A rectangle has dimensions 4 ft by 6 ft. Show that if the length and width are doubled, the area is 4 times as large.
hey
ANY 2 dimensional figure if its scale is multiplied by x its AREA is multiplied by x^2
2^2 = 4
or in this case 2L * 2 w = 4 L w
4 * 6 = 24 square feet
8 * 12 = 96 square feet
96 / 24 = 4
freereerer
To demonstrate that doubling both the length and width of a rectangle results in an area four times as large, you can compare the areas of the original and resized rectangles.
First, let's calculate the area of the original rectangle with dimensions 4 ft by 6 ft. The formula for the area of a rectangle is given by length multiplied by width:
Area = length × width
= 4 ft × 6 ft
= 24 square feet
Now, let's double both the length and width of the rectangle. The new dimensions will be 4 ft × 2 = 8 ft for the length and 6 ft × 2 = 12 ft for the width.

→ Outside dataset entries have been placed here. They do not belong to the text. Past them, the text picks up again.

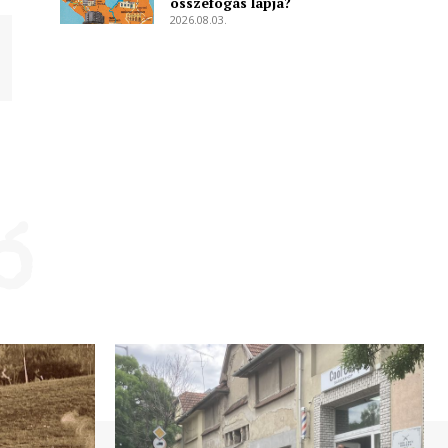
összefogás lapja?
2026.08.03.
ó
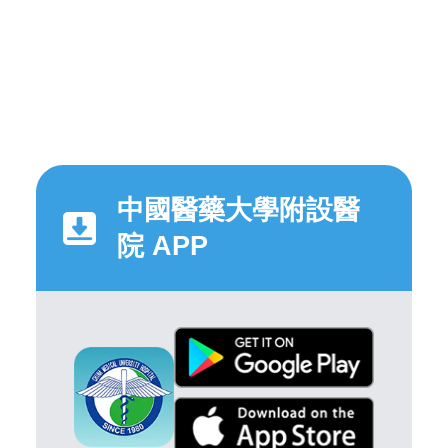
中國醫藥大學附設醫
院 APP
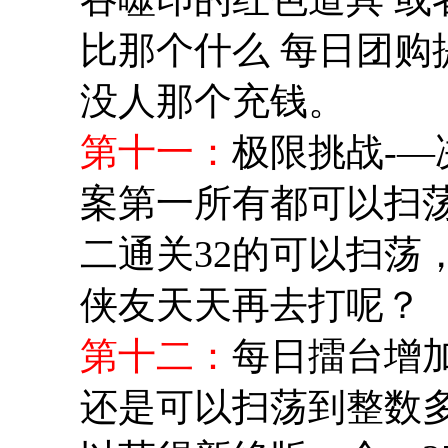
比那个什么 每日团购
没人那个充钱。
第十一：
极限挑战-
案第一所有都可以扫
二通关32的可以扫荡
侠友天天再去打呢？
第十二：
每日擂台增
还是可以扫荡到整数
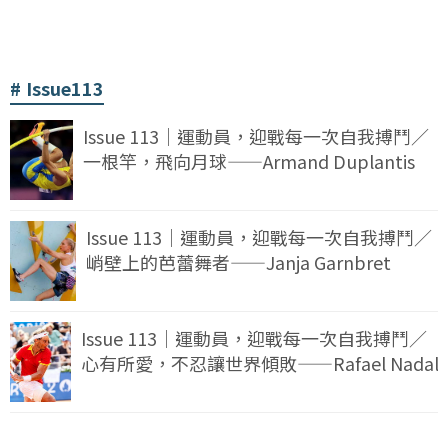
Issue113
Issue 113｜運動員，迎戰每一次自我搏鬥／
一根竿，飛向月球——Armand Duplantis
Issue 113｜運動員，迎戰每一次自我搏鬥／
峭壁上的芭蕾舞者——Janja Garnbret
Issue 113｜運動員，迎戰每一次自我搏鬥／
心有所愛，不忍讓世界傾敗——Rafael Nadal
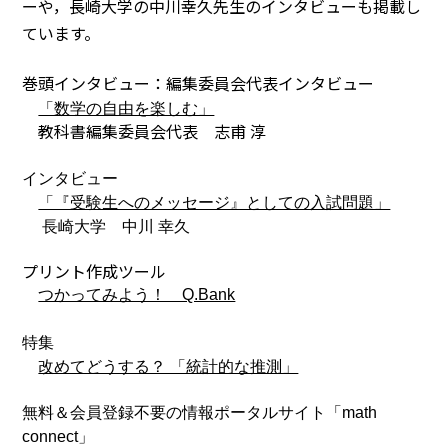
ーや，長崎大学の中川幸久先生のインタビューも掲載し
ています。
巻頭インタビュー：編集委員会代表インタビュー
「数学の自由を楽しむ」
教科書編集委員会代表 志甫 淳
インタビュー
「『受験生へのメッセージ』としての入試問題」
長崎大学 中川 幸久
プリント作成ツール
つかってみよう！ Q.Bank
特集
改めてどうする？ 「統計的な推測」
無料＆会員登録不要の情報ポータルサイト「math
connect」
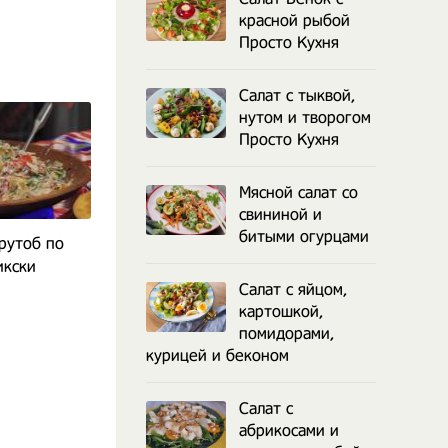
красной рыбой
Просто Кухня
Салат с тыквой,
нутом и творогом
Просто Кухня
Мясной салат со
свининой и
битыми огурцами
рутоб по
Салат восторг с
Салат Восторг 
икски
корейской морковью
печенью, я
Салат с яйцом,
корейской м
картошкой,
помидорами,
курицей и беконом
Салат с
абрикосами и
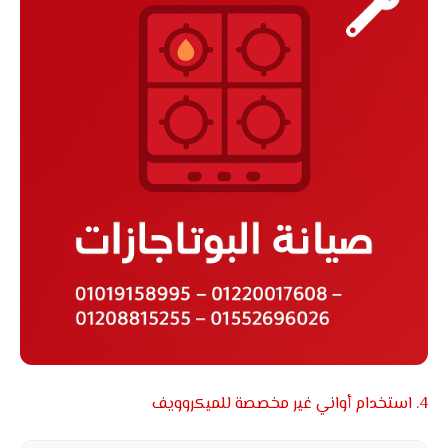
4. استخدام أواني غير مخصصة للميكروويف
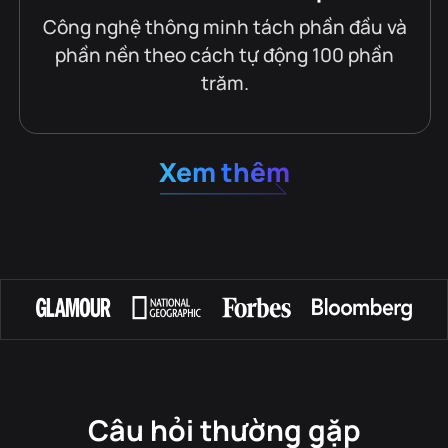
Công nghệ thông minh tách phần đầu và
phần nền theo cách tự động 100 phần
trăm.
Xem thêm
Câu hỏi thường gặp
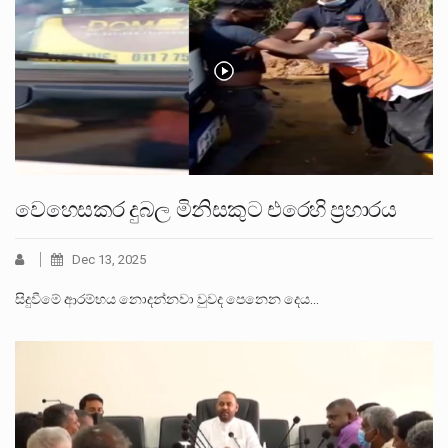
වෙහෙසකර දුබල මිනිසකුට එරෙහි ප්‍රහාරය
Dec 13, 2025
සිදුවීමේ ආරම්භය නොදන්නවා වුවද පෙනෙන දෙය…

Next, we calculate the area of the resized rectangle using the same formula:
Area (resized) = length × width
= 8 ft × 12 ft
= 96 square feet
To compare the areas, we divide the area of the resized rectangle by the area of the original rectangle:
96 square feet / 24 square feet = 4
As a result, the area of the resized rectangle is four times as large as the original rectangle. This supports the claim that if the length and width are doubled, the area will also be four times as large.